# Instructions to follow:
Starting at the line that holds "Comment choisir une bonne clinique en Turquie", copy every line exactly through the end of the data, and no others.

### Input records ###

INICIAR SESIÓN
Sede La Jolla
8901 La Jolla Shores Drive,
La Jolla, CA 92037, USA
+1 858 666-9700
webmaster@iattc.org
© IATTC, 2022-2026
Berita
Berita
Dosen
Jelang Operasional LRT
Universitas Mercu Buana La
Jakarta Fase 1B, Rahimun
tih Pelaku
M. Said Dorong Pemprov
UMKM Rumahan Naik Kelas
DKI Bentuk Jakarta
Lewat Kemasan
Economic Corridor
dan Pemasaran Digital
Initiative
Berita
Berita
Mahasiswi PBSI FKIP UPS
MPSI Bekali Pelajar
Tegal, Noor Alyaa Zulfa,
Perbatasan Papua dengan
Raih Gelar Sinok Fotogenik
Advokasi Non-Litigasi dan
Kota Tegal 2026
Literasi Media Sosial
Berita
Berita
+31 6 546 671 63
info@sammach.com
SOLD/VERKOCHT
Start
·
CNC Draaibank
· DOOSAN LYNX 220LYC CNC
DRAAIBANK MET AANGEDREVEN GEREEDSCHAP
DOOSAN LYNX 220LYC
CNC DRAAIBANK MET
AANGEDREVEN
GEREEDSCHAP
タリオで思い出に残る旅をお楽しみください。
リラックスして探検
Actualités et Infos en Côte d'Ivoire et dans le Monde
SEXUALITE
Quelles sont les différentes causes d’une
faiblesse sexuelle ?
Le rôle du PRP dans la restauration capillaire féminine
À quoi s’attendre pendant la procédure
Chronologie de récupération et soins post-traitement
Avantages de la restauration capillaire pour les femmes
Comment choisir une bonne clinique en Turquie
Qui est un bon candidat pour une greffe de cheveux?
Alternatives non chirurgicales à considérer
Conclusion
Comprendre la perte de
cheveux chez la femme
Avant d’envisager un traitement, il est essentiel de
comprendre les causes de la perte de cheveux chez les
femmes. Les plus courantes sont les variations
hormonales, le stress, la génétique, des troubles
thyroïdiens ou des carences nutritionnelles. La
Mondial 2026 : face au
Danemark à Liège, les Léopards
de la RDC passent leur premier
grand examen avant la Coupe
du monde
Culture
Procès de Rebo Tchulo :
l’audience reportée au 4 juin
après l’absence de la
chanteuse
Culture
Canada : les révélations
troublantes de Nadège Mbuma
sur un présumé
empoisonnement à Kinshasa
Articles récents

###

# Completed exercise:
Comment choisir une bonne clinique en Turquie
Qui est un bon candidat pour une greffe de cheveux?
Alternatives non chirurgicales à considérer
Conclusion
Comprendre la perte de
cheveux chez la femme
Avant d’envisager un traitement, il est essentiel de
comprendre les causes de la perte de cheveux chez les
femmes. Les plus courantes sont les variations
hormonales, le stress, la génétique, des troubles
thyroïdiens ou des carences nutritionnelles. La
Mondial 2026 : face au
Danemark à Liège, les Léopards
de la RDC passent leur premier
grand examen avant la Coupe
du monde
Culture
Procès de Rebo Tchulo :
l’audience reportée au 4 juin
après l’absence de la
chanteuse
Culture
Canada : les révélations
troublantes de Nadège Mbuma
sur un présumé
empoisonnement à Kinshasa
Articles récents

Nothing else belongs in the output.